CUEVAS EN MESOAMERICA

CUEVAS EN MESOAMERICA


Entre los pueblos antiguos de Mesoamérica las cuevas, grutas y abrigos rocosos tuvieron diversos usos y significados. En los tiempos iniciales de la prehistoria fueron lugares temporales de habitación, alrededor de las cuales los grupos nómadas realizaban un buen número de sus actividades. Los casos de cavidades rocosas utilizadas como lugares de habitación prehistórica son múltiples en nuestro país. En Chiapas pueden citarse los abrigos de Santa Marta y Los Grifos en el municipio de Ocozocoautla, importantes por su antigüedad y por los materiales recuperados de ellas que permiten establecer las formas de vida de los cazadores y recolectores antes de la aparición de la cerámica en la Depresión Central hace más de 5 mil años a.C. Pero no sólo esa utilidad tuvieron las grutas y las cuevas, hubo otras más, muchas de las cuales derivaron en creencias y conjuntos de significados mágico-religiosos, algunos de los cuales persisten hoy día entre los grupos indígenas de México.

Cuevas como punto de origen de los hombres


Para los pueblos prehispánicos, afirma la antropóloga Doris Heyden , la cueva simbolizaba el vientre de la Madre Tierra de donde nacen todos los hombres y a donde van a morir, un lugar al que los grupos de habla nahuátl identificaban con los términos Colhuacan, Cincalco y Tamoanchan: es decir, el lugar de origen y procedencia de los antepasados. La creencia de los pueblos mesoamericanos sobre un origen mítico en cuevas, referidos a los conceptos maya de Vucub-Ziban y tolteca-azteca de Chicomoztoc (“Siete Cuevas” en ambos), es en realidad el recuerdo ideologizado de la importancia de las cavernas en la vida de los grupos durante la etapa prehistórica. Acerca del origen de los toltecas en el códice Matritense se registra:

“Los toltecas llevaron la ventaja
en todo el tiempo,
hasta que vinieron a acercarse a la tierra chichimeca
Ya no se puede recordar cuánto
tiempo anduvieron.
Vinieron del interior de las llanuras,
entre rocas.
Allí vieron siete cavernas,
e hicieron esas cuevas sus templos,
su lugar de súplicas.
(León Portilla: Los Antiguos Mexicanos a través de sus Crónicas y Cantares)

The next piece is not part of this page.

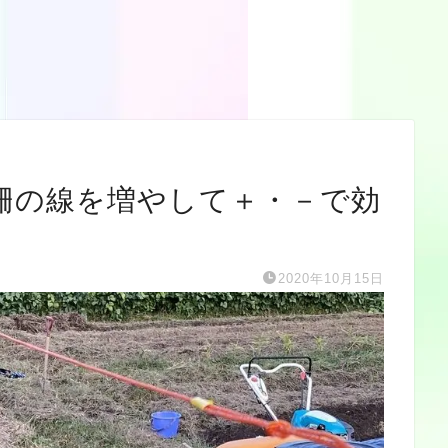
柵の線を増やして＋・－で効
2020年10月15日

Cuevas como punto de origen de los dioses

La cuevas y grutas también son referidas como lugares de origen mítico de algunos dioses y entidades cosmogónicas. Por ejemplo la luna, según los mexicas, tuvo su origen en una cueva al ser creado el Quinto Sol; el cielo mismo fue creado en una gruta al juntarse, en el centro de la tierra, los dioses Tezcatlipoca y Ehecatl. Según Doris Heyden el significado de Teotihuacan como “lugar donde se formaron los dioses o lo señores” tiene que ver con las cuevas bajo ese lugar, las cuales, en su opinión, determinaron la ubicación de las principales pirámides.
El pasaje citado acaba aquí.